[Opening DATA FOR ANALYSIS section]

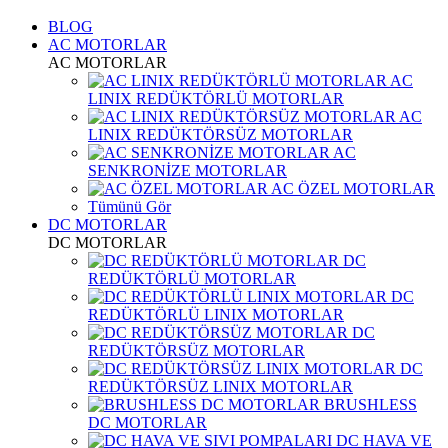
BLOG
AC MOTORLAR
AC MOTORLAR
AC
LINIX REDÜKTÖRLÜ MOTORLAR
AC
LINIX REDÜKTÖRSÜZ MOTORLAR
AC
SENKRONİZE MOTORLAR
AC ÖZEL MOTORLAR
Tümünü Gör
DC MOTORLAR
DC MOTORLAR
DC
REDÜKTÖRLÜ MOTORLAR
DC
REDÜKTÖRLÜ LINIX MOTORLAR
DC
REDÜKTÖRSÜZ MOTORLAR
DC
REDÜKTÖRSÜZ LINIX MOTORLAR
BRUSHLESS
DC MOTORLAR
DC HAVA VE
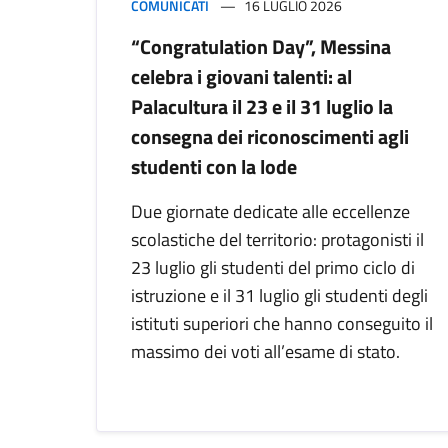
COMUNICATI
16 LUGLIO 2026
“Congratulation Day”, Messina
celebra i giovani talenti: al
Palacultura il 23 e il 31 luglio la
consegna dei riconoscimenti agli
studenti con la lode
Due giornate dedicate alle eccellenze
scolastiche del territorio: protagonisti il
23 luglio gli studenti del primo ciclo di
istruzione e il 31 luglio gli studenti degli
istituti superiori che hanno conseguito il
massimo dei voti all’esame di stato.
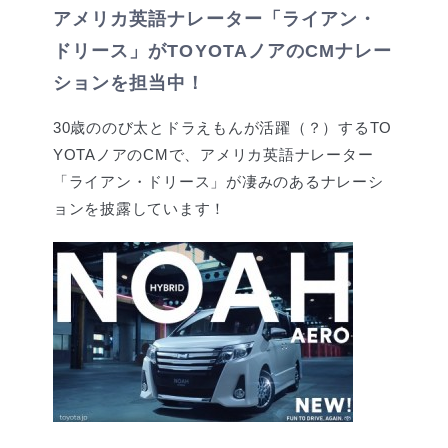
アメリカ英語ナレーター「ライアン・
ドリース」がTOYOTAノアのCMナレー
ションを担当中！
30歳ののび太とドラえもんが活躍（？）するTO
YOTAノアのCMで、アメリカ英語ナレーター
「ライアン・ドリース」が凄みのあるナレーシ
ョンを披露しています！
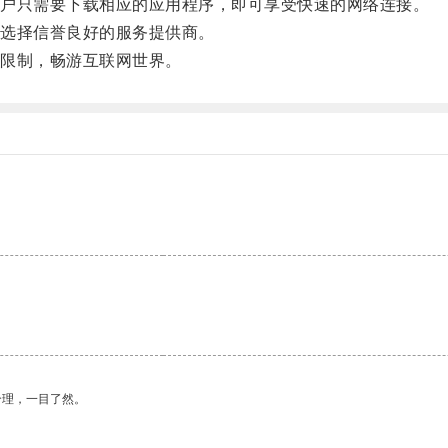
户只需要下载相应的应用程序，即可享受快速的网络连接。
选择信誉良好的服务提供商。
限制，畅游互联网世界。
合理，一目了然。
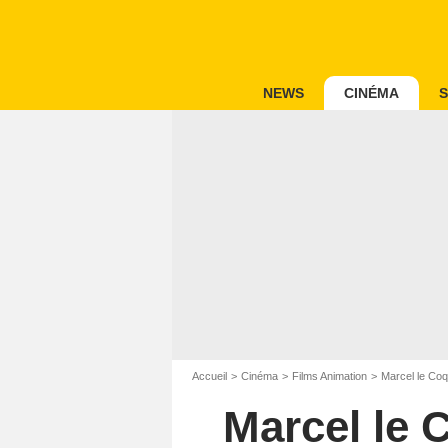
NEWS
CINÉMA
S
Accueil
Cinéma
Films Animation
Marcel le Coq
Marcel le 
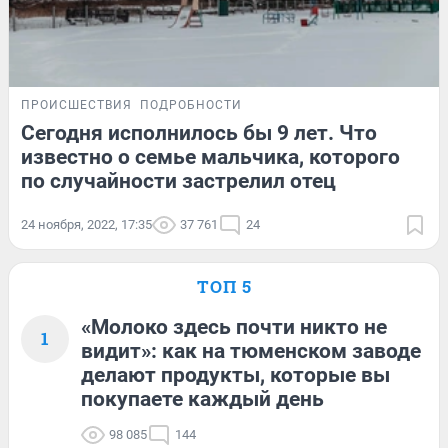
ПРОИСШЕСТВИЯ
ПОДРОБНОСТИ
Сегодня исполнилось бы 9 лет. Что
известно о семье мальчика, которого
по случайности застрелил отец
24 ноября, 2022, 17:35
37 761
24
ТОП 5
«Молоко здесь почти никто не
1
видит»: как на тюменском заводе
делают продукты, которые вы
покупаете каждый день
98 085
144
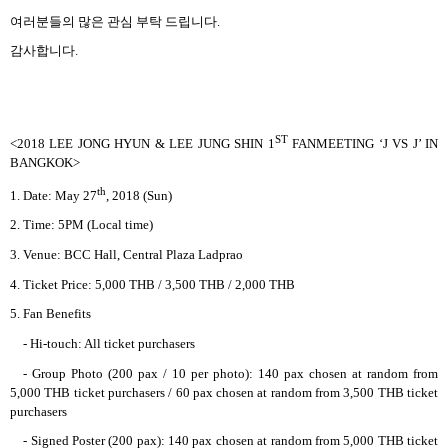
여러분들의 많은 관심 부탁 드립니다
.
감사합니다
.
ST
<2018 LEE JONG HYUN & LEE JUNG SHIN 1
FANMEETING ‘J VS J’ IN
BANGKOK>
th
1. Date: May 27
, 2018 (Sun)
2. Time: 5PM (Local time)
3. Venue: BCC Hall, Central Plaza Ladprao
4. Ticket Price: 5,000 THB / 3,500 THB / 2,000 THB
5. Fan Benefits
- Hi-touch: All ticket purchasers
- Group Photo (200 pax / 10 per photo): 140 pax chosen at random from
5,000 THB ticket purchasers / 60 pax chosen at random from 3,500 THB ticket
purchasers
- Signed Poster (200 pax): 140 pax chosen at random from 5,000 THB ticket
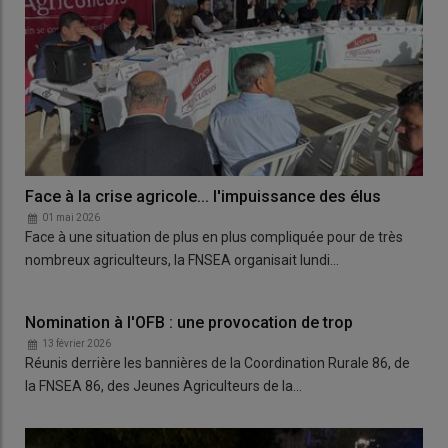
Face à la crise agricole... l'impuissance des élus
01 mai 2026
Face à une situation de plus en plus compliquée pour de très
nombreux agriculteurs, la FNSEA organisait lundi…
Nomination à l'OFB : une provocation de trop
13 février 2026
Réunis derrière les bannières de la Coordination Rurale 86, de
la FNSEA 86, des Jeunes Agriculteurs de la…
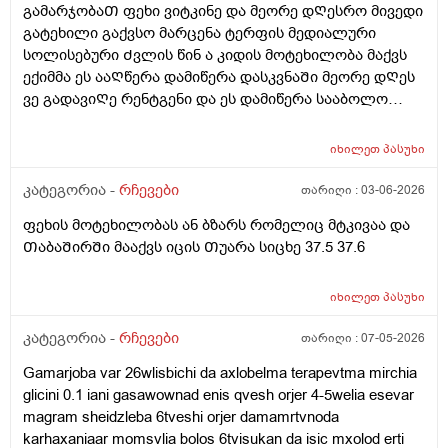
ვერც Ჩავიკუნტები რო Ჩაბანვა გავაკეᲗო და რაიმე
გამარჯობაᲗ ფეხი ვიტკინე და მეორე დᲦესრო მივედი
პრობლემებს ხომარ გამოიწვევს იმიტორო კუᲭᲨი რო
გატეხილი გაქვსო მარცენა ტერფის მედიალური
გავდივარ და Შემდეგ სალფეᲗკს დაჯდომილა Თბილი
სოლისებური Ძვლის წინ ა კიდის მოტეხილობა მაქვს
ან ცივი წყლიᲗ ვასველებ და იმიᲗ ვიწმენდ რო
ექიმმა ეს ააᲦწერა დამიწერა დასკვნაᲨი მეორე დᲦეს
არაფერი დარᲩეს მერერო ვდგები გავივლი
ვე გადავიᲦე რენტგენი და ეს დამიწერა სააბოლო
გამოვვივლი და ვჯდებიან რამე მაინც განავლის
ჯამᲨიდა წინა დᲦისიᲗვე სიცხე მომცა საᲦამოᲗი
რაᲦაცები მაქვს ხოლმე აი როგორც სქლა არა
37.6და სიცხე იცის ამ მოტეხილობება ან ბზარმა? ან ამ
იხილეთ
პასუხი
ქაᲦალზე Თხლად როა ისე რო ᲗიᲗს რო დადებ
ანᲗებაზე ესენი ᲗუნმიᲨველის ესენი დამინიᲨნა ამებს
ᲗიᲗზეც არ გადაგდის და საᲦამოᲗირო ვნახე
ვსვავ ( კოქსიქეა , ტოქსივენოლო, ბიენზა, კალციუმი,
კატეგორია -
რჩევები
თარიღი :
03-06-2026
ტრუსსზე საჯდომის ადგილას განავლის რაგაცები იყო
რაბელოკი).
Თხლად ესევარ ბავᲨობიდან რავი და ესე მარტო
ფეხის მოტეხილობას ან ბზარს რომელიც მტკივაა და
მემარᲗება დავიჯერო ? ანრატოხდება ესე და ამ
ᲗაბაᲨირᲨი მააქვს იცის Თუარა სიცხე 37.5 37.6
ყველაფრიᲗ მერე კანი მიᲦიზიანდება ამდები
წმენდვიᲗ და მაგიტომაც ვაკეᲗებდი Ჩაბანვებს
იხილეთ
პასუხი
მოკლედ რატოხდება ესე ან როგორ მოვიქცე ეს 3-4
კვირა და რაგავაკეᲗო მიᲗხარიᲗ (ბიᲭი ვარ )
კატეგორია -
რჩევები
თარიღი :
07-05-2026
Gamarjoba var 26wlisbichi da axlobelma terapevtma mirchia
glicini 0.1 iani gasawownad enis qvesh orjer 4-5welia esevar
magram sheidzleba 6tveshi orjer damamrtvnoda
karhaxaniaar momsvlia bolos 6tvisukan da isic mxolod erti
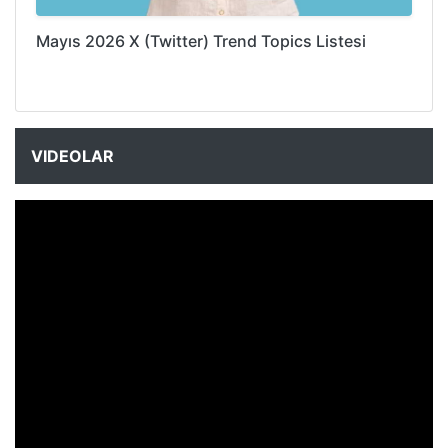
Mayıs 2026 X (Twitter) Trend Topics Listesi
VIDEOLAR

[Closing DATA FOR ANALYSIS section]

WORK INSTRUCTION » Look through the entries above and count each line holding "from"; report the count alone.

ANSWER TO THIS EXERCISE » 3